There are numerous legislations that have been put in place aimed at reducing environmental degradation. One of these legislations is The Northern Territory’s Environmental Assessment Act (Northern Territory Government, 2014). This legislation is aimed at ensuring that all projects that are assumed to have a considerable effect on the environment are subjected to environmental effect evaluation. Another important legislation is Northern Territory Waste Management and Pollution Control Act. As provided for in this legislation, any organization or individual performing activities may lead to environmental degradation must take reasonable care to reduce the environmental pollution and must promote control practices, pollution prevent, and effective waste management.

Transportation agencies have adopted environmental policy as one of the environmental control practices. For instance Australian Department of Infrastructure, Planning and Environment has an environmental policy which states that it provides efficient and safe use of the road network for the Australian people (Northern Territory Government, 2014).
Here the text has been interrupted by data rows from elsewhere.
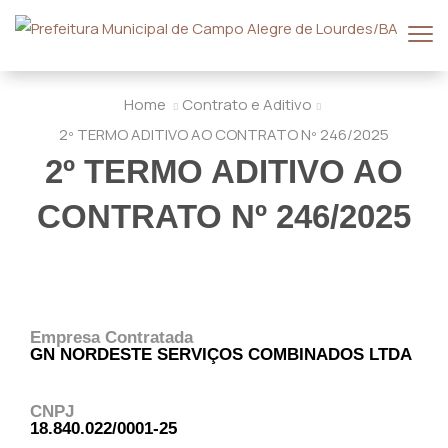
Home
Contrato e Aditivo
2º TERMO ADITIVO AO CONTRATO Nº 246/2025
2º TERMO ADITIVO AO
CONTRATO Nº 246/2025
Empresa Contratada
GN NORDESTE SERVIÇOS COMBINADOS LTDA
CNPJ
18.840.022/0001-25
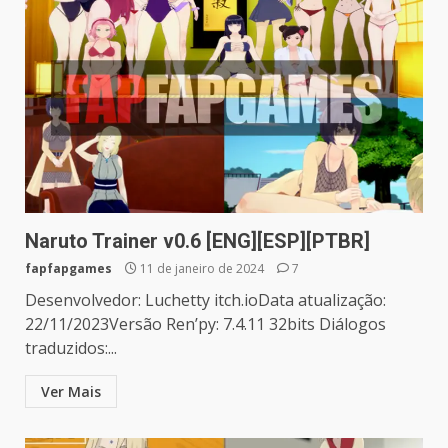
Naruto Trainer v0.6 [ENG][ESP][PTBR]
fapfapgames
11 de janeiro de 2024
7
Desenvolvedor: Luchetty itch.ioData atualização:
22/11/2023Versão Ren’py: 7.4.11 32bits Diálogos
traduzidos:...
Ver Mais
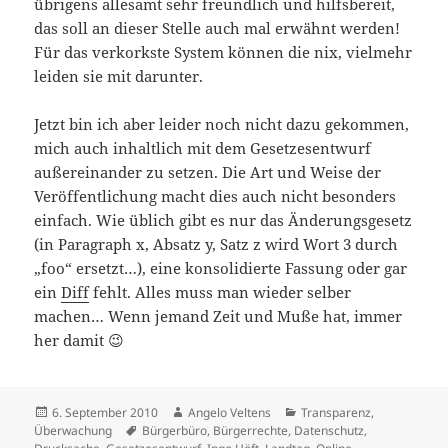
übrigens allesamt sehr freundlich und hilfsbereit,
das soll an dieser Stelle auch mal erwähnt werden!
Für das verkorkste System können die nix, vielmehr
leiden sie mit darunter.
Jetzt bin ich aber leider noch nicht dazu gekommen,
mich auch inhaltlich mit dem Gesetzesentwurf
außereinander zu setzen. Die Art und Weise der
Veröffentlichung macht dies auch nicht besonders
einfach. Wie üblich gibt es nur das Änderungsgesetz
(in Paragraph x, Absatz y, Satz z wird Wort 3 durch
„foo“ ersetzt…), eine konsolidierte Fassung oder gar
ein
Diff
fehlt. Alles muss man wieder selber
machen… Wenn jemand Zeit und Muße hat, immer
her damit 😉
Veröffentlicht
Autor
Kategorien
6. September 2010
Angelo Veltens
Transparenz
,
am
Schlagwörter
Überwachung
Bürgerbüro
,
Bürgerrechte
,
Datenschutz
,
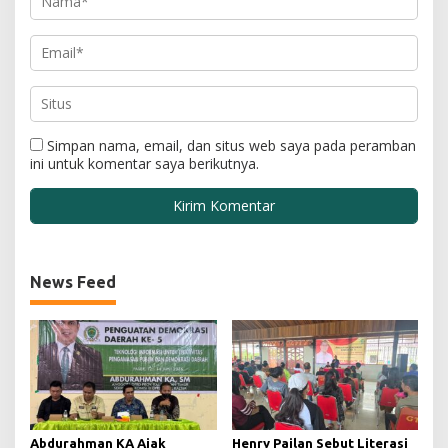
Simpan nama, email, dan situs web saya pada peramban
ini untuk komentar saya berikutnya.
News Feed
Abdurahman KA Ajak
Henry Pailan Sebut Literasi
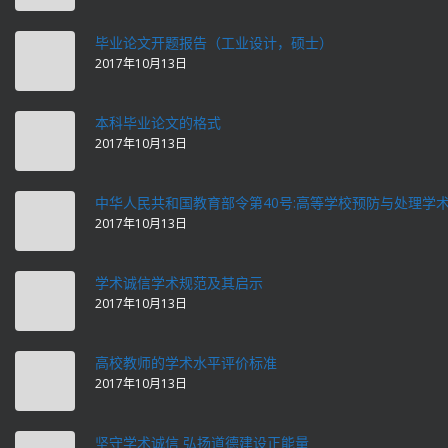
毕业论文开题报告（工业设计，硕士）
2017年10月13日
本科毕业论文的格式
2017年10月13日
中华人民共和国教育部令第40号:高等学校预防与处理学
2017年10月13日
学术诚信学术规范及其启示
2017年10月13日
高校教师的学术水平评价标准
2017年10月13日
坚守学术诚信 弘扬道德建设正能量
Additionally, the Department ensures that adherent with relevant environmental regulations and legislations, setting appropriate environmental approaches, creating and adopting sound environmental practices and policies, offering its employees with abilities and skills to attain environmental outcomes, enhancing the way the Department manage its suppliers and contractors, involving the community in both planning and adoption of environmental control measures, and reporting publicly on its environmental performance. The Australian Department of Infrastructure, Planning and Environment has adopted various policies aimed at minimizing environmental degradation. These measures encompass native vegetation clearing controls, intermodal integration and efficient vehicle use, alternative fuels and national fuel quality, guidelines for safeguarding heritage sites within the road corridors, weed management policy, noise standards for roads projects, vehicle noise standards, road reserve management, as well as, fire management policy (Northern Territory Government, 2014).

Conclusively, environmental control practices highlighted in this research paper are not exhaustive. There are several other environmental control practices that were not captured in this paper. In the general, the finding of this paper has demonstrated that the transportation industry is increasing adopting various control practices aimed at reducing environmental degradation.